急に波多野君の指が私の眉間にツン、と触れてびっくりして顔を上げる。
波多野君が心配そうに顔を覗き込んでいた。

「考え事?なんか険しい顔してたけど」
「…あ、ごめん。これから映画なのに。テストのこと考えてて…」
「テスト?中間テストのこと?それなら俺が教える」
「いいよ!だって…そこまでしてもらうのは悪いから」
「悪くないって。んーじゃあゴールデンウィークほかにも空いてる日あれば教えて。図書館とかで勉強しよう。あ、そうだ。俺の家でもいいな」

勝手に話を進める彼を制していった。
「だ、ダメだよ。波多野君だって自分の勉強があるだろうし。ほかの友達もいるでしょう?気持ちはもちろん嬉しいけど…」

わからない。どうして、そう思うことが多い。彼と接していると…そう思ってしまうことが多い。
それはもちろん私と彼は根本が違う人間だから価値観の相違のせいで私がそう思うだけかもしれない。

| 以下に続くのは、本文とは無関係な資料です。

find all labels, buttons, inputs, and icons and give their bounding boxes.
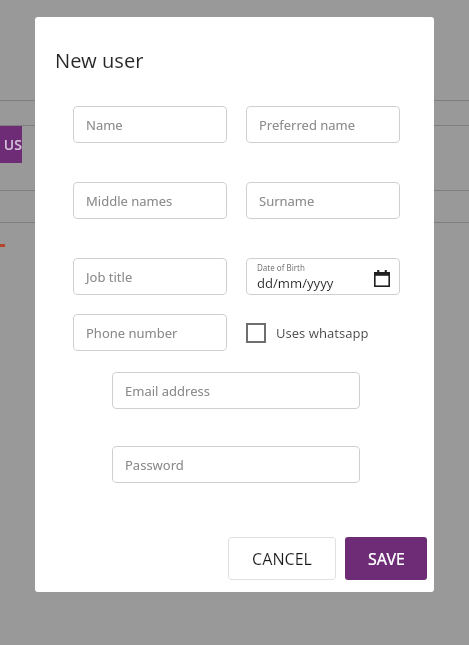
button[interactable]: Date of Birth	[246, 258, 400, 295]
button[interactable]: Job title	[73, 258, 227, 295]
button[interactable]: Surname	[246, 182, 400, 219]
staticText: SAVE	[368, 548, 405, 570]
staticText: New user	[55, 47, 144, 74]
button[interactable]: Uses whatsapp	[246, 314, 369, 351]
button[interactable]: W US	[0, 126, 22, 163]
staticText: Name	[86, 116, 123, 134]
staticText: W US	[0, 135, 22, 154]
staticText: Preferred name	[259, 116, 356, 134]
staticText: Date of Birth	[257, 262, 305, 273]
button[interactable]: Password	[112, 446, 360, 483]
button[interactable]: Preferred name	[246, 106, 400, 143]
button[interactable]: Name	[73, 106, 227, 143]
staticText: Job title	[86, 268, 133, 286]
button[interactable]: Phone number	[73, 314, 227, 351]
staticText: Password	[125, 456, 184, 474]
staticText: Phone number	[86, 324, 178, 342]
other: Open date picker	[374, 270, 390, 287]
staticText: Surname	[259, 192, 315, 210]
staticText: dd/mm/yyyy	[257, 274, 334, 292]
button[interactable]: Middle names	[73, 182, 227, 219]
staticText: Email address	[125, 382, 210, 400]
button[interactable]: Email address	[112, 372, 360, 409]
staticText: Uses whatsapp	[276, 324, 369, 342]
button[interactable]: CANCEL	[228, 537, 336, 580]
button[interactable]: SAVE	[345, 537, 427, 580]
staticText: Middle names	[86, 192, 173, 210]
staticText: CANCEL	[252, 548, 312, 570]
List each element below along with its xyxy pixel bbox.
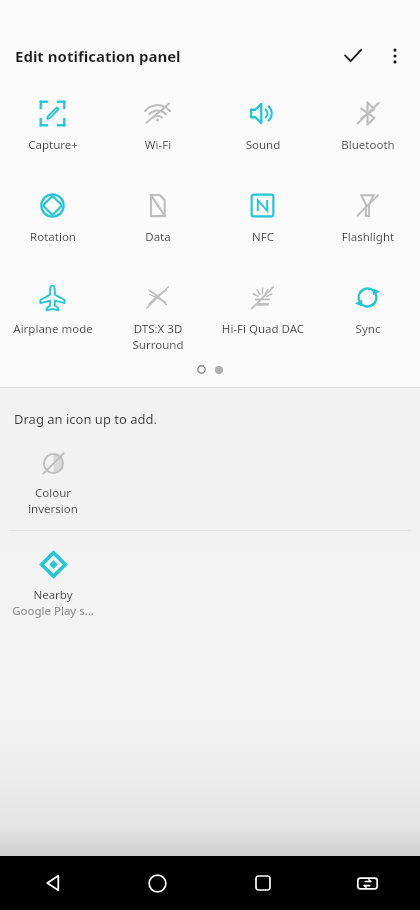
button[interactable]: Flashlight (315, 190, 420, 245)
button[interactable]: Capture+ (0, 98, 105, 153)
staticText: Sync (318, 321, 418, 337)
button[interactable]: Nearby (0, 549, 106, 619)
staticText: Data (108, 229, 208, 245)
staticText: Sound (213, 137, 313, 153)
staticText: Rotation (3, 229, 103, 245)
staticText: Airplane mode (3, 321, 103, 337)
staticText: DTS:X 3D Surround (108, 321, 208, 352)
button[interactable]: Sync (315, 282, 420, 337)
button[interactable]: Bluetooth (315, 98, 420, 153)
button[interactable]: Airplane mode (0, 282, 105, 337)
staticText: Drag an icon up to add. (14, 410, 157, 428)
button[interactable]: Wi-Fi (105, 98, 210, 153)
button[interactable]: Done (331, 36, 375, 76)
staticText: Hi-Fi Quad DAC (213, 321, 313, 337)
button[interactable]: DTS:X 3D Surround (105, 282, 210, 352)
staticText: Capture+ (3, 137, 103, 153)
staticText: Flashlight (318, 229, 418, 245)
staticText: Nearby (5, 587, 101, 603)
button[interactable]: Rotation (0, 190, 105, 245)
staticText: Bluetooth (318, 137, 418, 153)
button[interactable]: Data (105, 190, 210, 245)
button[interactable]: Hi-Fi Quad DAC (210, 282, 315, 337)
staticText: NFC (213, 229, 313, 245)
button[interactable]: Back (0, 856, 105, 910)
staticText: Wi-Fi (108, 137, 208, 153)
staticText: Edit notification panel (15, 46, 181, 66)
button[interactable]: Colour inversion (0, 449, 106, 516)
staticText: Colour inversion (5, 485, 101, 516)
button[interactable]: NFC (210, 190, 315, 245)
button[interactable]: Recent apps (210, 856, 315, 910)
button[interactable]: Sound (210, 98, 315, 153)
button[interactable]: Split screen (315, 856, 420, 910)
button[interactable]: More options (375, 36, 415, 76)
button[interactable]: Home (105, 856, 210, 910)
staticText: Google Play s… (3, 603, 103, 619)
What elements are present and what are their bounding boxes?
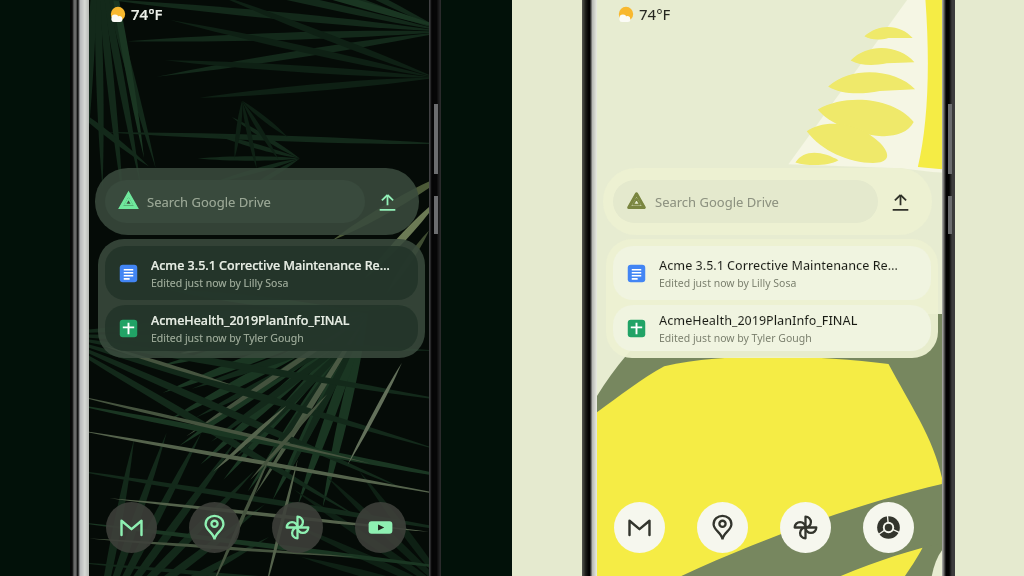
staticText: 74°F [131, 4, 163, 24]
staticText: AcmeHealth_2019PlanInfo_FINAL [659, 312, 858, 329]
staticText: Edited just now by Tyler Gough [659, 331, 812, 345]
button[interactable]: AcmeHealth_2019PlanInfo_FINAL [105, 305, 418, 351]
button[interactable]: AcmeHealth_2019PlanInfo_FINAL [613, 305, 931, 351]
button[interactable]: Acme 3.5.1 Corrective Maintenance Re… [613, 246, 931, 300]
staticText: Search Google Drive [655, 193, 779, 211]
button[interactable]: Photos [272, 502, 323, 553]
staticText: Edited just now by Lilly Sosa [151, 276, 289, 290]
button[interactable]: Maps [697, 502, 748, 553]
button[interactable]: Gmail [614, 502, 665, 553]
staticText: AcmeHealth_2019PlanInfo_FINAL [151, 312, 350, 329]
staticText: Edited just now by Lilly Sosa [659, 276, 797, 290]
button[interactable]: Upload [365, 180, 409, 224]
staticText: Edited just now by Tyler Gough [151, 331, 304, 345]
button[interactable]: Gmail [106, 502, 157, 553]
staticText: Acme 3.5.1 Corrective Maintenance Re… [659, 257, 898, 274]
button[interactable]: Chrome [863, 502, 914, 553]
button[interactable]: Search Google Drive [613, 180, 878, 223]
staticText: Acme 3.5.1 Corrective Maintenance Re… [151, 257, 390, 274]
button[interactable]: YouTube [355, 502, 406, 553]
staticText: 74°F [639, 4, 671, 24]
button[interactable]: Maps [189, 502, 240, 553]
button[interactable]: Upload [878, 180, 922, 224]
button[interactable]: Acme 3.5.1 Corrective Maintenance Re… [105, 246, 418, 300]
button[interactable]: Search Google Drive [105, 180, 365, 223]
button[interactable]: Photos [780, 502, 831, 553]
staticText: Search Google Drive [147, 193, 271, 211]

「ごめん。ちゃんと伝わってないみたいだからいうけど、俺がしたいんだ」
「え…」
「暇で俺のことが嫌いじゃなければ、勉強に付き合って」
「わかっ…た」

真剣な面持ちで言われて面食らった。たまたま転校生が私の席の隣になって、それでいてたまたま友達になってくれて、たまたまこうやって一緒に遊んでいる。
偶然が重なって今があるとするならば、この出会いすべてに感謝したい。少し前の私は死ぬことしか考えていなかったのだから。
今は、そこまで前向きだったり将来を考えたり…そこまでではないけど明日のことは考えるようになった。
波多野君は、私のヒーローだ、そう思う。